Since a decision must be made this evening, and since Hull and his agent have the burden of proof to establish their rights to the temporary restraining order, I find that on the authorities presented thus far that the moving parties have failed to sustain their burden of proof in establishing jurisdiction for the temporary restraining order requested. However, I do not mean to imply that if I were presented with a record which explored the legislative history of the Clayton Act as it pertains to this issue, or if different authorities were presented that I would necessarily hold again that under 2283 a federal court would have no jurisdiction to enjoin an action in a state court on facts similar to the instant record.

Of course, I am making no adjudication on the merits of Mr. Hull's antitrust argument or the defenses therein.

The parties are entitled to an alternative finding by me on the issue of what my position would have been if I had concluded that the moving parties had met their burden in establishing that the Clayton Act is an exception to the anti-injunction provisions of 2283. I am making this alternative finding so that in the event the parties seek an appeal, the Court of Appeals will know what my jurisdictional holding is and also what my alternative holding would have been if I had jurisdiction.
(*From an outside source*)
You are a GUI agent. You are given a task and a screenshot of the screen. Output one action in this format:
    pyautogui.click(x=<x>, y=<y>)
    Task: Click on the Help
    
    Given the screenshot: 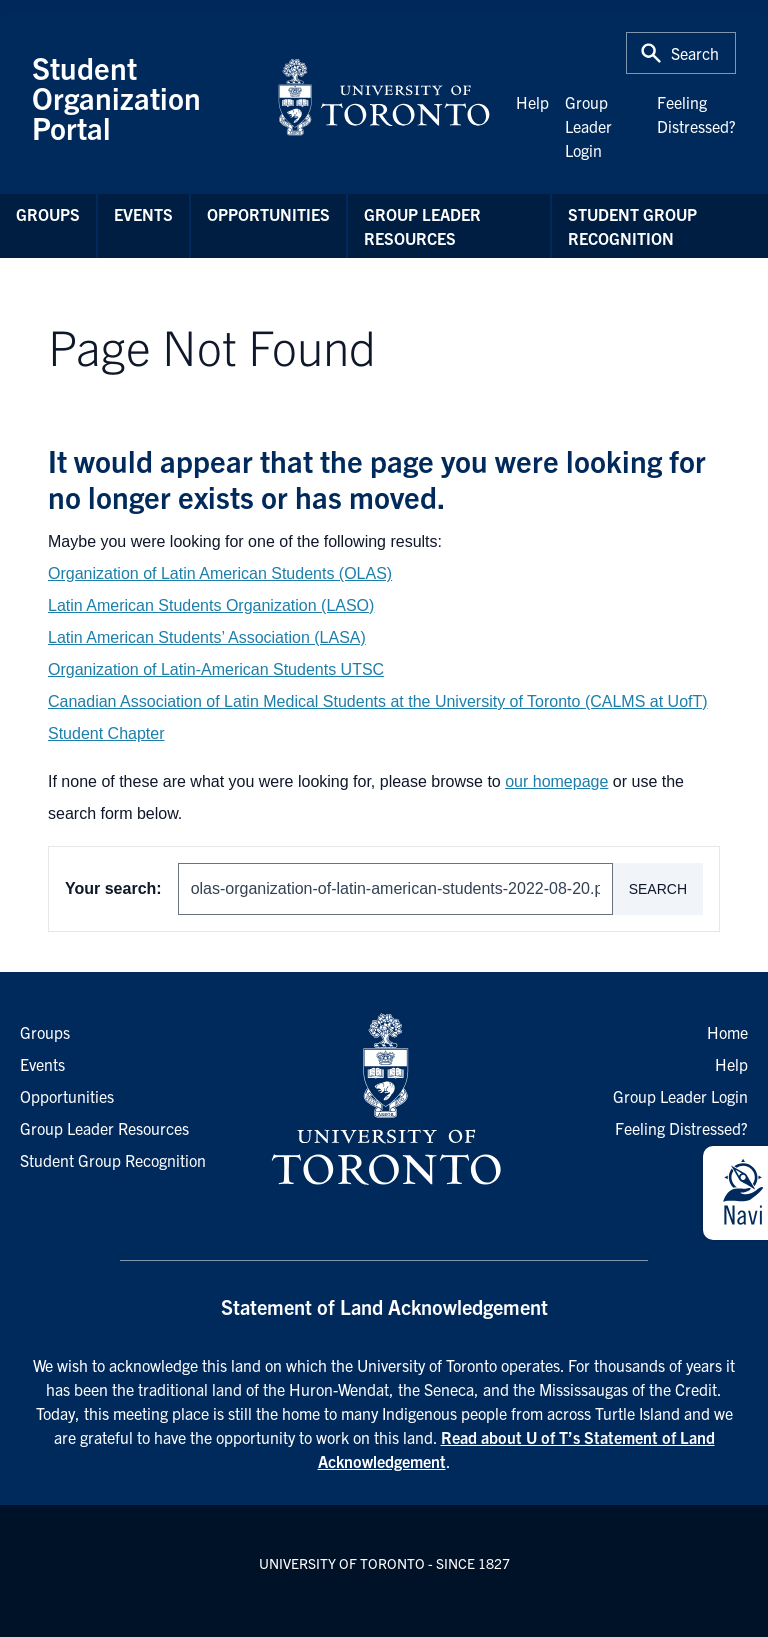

Even if I had jurisdiction, I would decline under the unique facts of this record to grant the temporary restraining order requested. The Chicago Blackhawks, through their counsel, have made stipulations of record for which the Chicago Blackhawks will be held responsible, and I have taken that stipulation into consideration in the exercise of my discretion to not grant a temporary restraining order. I do not know whether I would have denied the temporary restraining order if the stipulation which has been given had not been given, and they will be bound by it.

We have set up a very precise discovery and pre-trial schedule. We are scheduled to have argument on October 9th, 1972, as to motions for summary judgment as to all of the cases presently pending before me, and if I conclude that an evidentiary trial is necessary, that evidentiary trial will start on October 10th, 1972.

An argument, which is not without merit, has been made before me in terms of judicial economy and the inappropriateness of the multiplicity of litigation which necessarily takes place by reason of permission to litigate this issue in the Chicago Circuit Court while other litigation is taking place in this court. The time for arguments of judicial economy would have been more appropriate during the hours when counsel for Hull was agreeing to the duplicity of litigation when he agreed to the state trial judge setting a hearing date on September 28, 1972.

Some of the arguments made by counsel, in all due respect, have been made with extraordinary enthusiasm and seemed to have been directed more to Sports Illustrated than to the court of record. I recognize and, indeed, commend Mr. Hull on his status as a meritorious superstar in this field which he has reached by long years of extraordinary effort. Yet when litigating in the United States District Court whether one is a superstar on the ice rink or a giant in the corporate arena, or whether one is weak, poor and impotent, the ground is level for all, and the burden of proofs and the applicable precedents are the same.

In this case, counsel for Mr. Hull has failed to meet the prerequisite burden of proof to require the temporary restraining order sought.

FootNotes


* Oral Opinion dictated from the Bench.